The named disagreement becomes specific: “We disagree about whether AT6 or AT8 is the dominant concern for this integration. What is the notification service’s p99 latency under load? What is the caller’s acceptable wait time?”
With the tradeoffs named, the question is empirical. If the downstream p99 is 20ms, AT6 wins — the synchronous call is fast enough that decoupling adds complexity without benefit. If the downstream p99 is 500ms or variable, AT8 wins — decoupling removes a latency dependency that would degrade the caller.
The CTO’s role in a technical disagreement has three modes:
Let engineers resolve it: when both parties have sufficient context and the decision is reversible. Most implementation-level disagreements belong here. Intervention prevents ownership.
Add frameworks: when the disagreement is value-based and engineers are talking past each other. Introducing the AT/FM vocabulary converts the argument from “you are wrong” to “we are optimising for different things — which is right for this context?” This intervention is often sufficient.
Decide: when the disagreement has an architectural implication that one person must own and the team cannot reach resolution on their own. The CTO decides, names the tradeoff, and documents the reasoning in an ADR with the reversal condition.
Escalate to data: when the disagreement is about an empirical question that measurement can resolve. “Run the load test. We decide after.” This is not deferring the decision — it is correctly identifying that the decision should be made by evidence, not by seniority.
Disagree and commit fails when the decision is irreversible and the disagreement is about correctness. An irreversible architectural decision that one engineer believes is technically incorrect should not be resolved by commitment — it should be resolved by analysis. If the analysis cannot determine which engineer is correct, the decision should be made by the person with accountability for the system’s reliability, with explicit documentation that the uncertainty exists.
Escalation is appropriate for decisions that are irreversible and that require organisational coordination — they affect multiple teams, create lasting constraints, or involve resources beyond what the team controls. Escalation is inappropriate for reversible decisions, decisions that the team has the authority and information to make, and decisions where escalation is being used to avoid accountability rather than to access information or authority that is genuinely needed.
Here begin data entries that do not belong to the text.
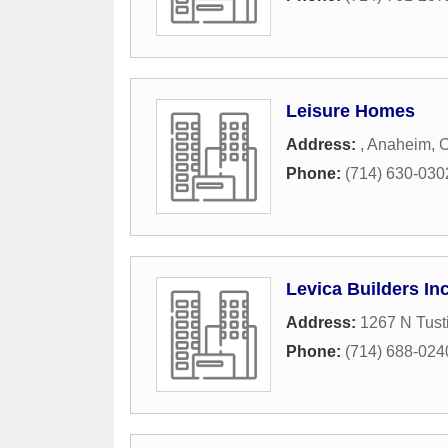
Leisure Homes
Address:
,
Anaheim
,
Phone:
(714) 630-030
Levica Builders In
Address:
1267 N Tust
Phone:
(714) 688-024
AT6 (Flexibility vs Simplicity) governs the resolution process itself. A flexible resolution process — each disagreement handled case by case — is appropriate for small teams where the case-by-case handling does not create consistency problems. A process-based resolution — every technical disagreement follows the same four-step framework — is appropriate when the volume of disagreements and the scale of the team make case-by-case handling inconsistent.